Your Ad Here

How To Read DOC file Using Java and Apache POI

Kushal Paudyal December 31st, 2009.This post has 2,505 views

One of the visitors of my blog asked me write how to read a document file using Java. I wrote the following program to demonstrate how Apache POI can be used for this purpose.

I have used the following API to write this program. If you have downloaded the Apache POI, you should fine this jar file within the bundle.
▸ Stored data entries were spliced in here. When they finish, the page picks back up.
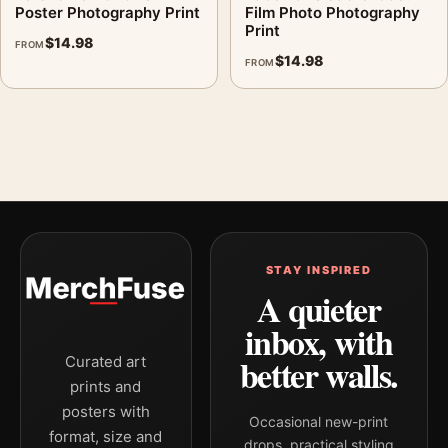
Poster Photography Print
Film Photo Photography
Print
$
14.98
FROM
$
14.98
FROM
STAY INSPIRED
A quieter
inbox, with
better walls.
Curated art
prints and
posters with
Occasional new-print
format, size and
drops, practical styling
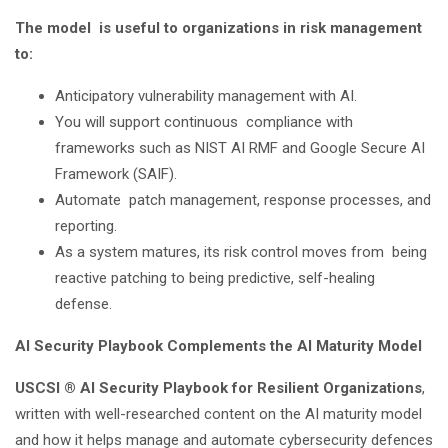
The model is useful to organizations in risk management
to:
Anticipatory vulnerability management with AI.
You will support continuous compliance with
frameworks such as NIST AI RMF and Google Secure AI
Framework (SAIF).
Automate patch management, response processes, and
reporting.
As a system matures, its risk control moves from being
reactive patching to being predictive, self-healing
defense.
AI Security Playbook Complements the AI Maturity Model
USCSI ® AI Security Playbook for Resilient Organizations
,
written with well-researched content on the AI maturity model
and how it helps manage and automate cybersecurity defences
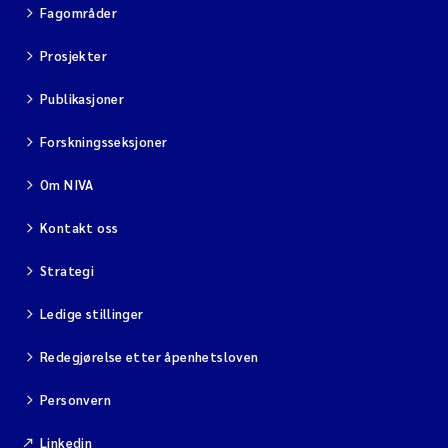
Fagområder
Prosjekter
Publikasjoner
Forskningsseksjoner
Om NIVA
Kontakt oss
Strategi
Ledige stillinger
Redegjørelse etter åpenhetsloven
Personvern
Linkedin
  • poi-scratchpad-3.2-FINAL-20081019.jar

The tutorial demonstrates the following features:

–How to read a simple Microsoft word document file using Java and Apache POI (.docx not supported)
–This includes the ability to read total number of paragraph and the paragraph content
–How to read the document headers
–How to read the document footers
–How to read the document summary

Apache POI is not robust yet. It has a long way to go through to handle complex document formats. Moreover I figured out that from one version to another, the classes are moving from one package to another. So if you are using the older/newer version of POI, in case of any compilation error for imports, try finding the classes in some other packages.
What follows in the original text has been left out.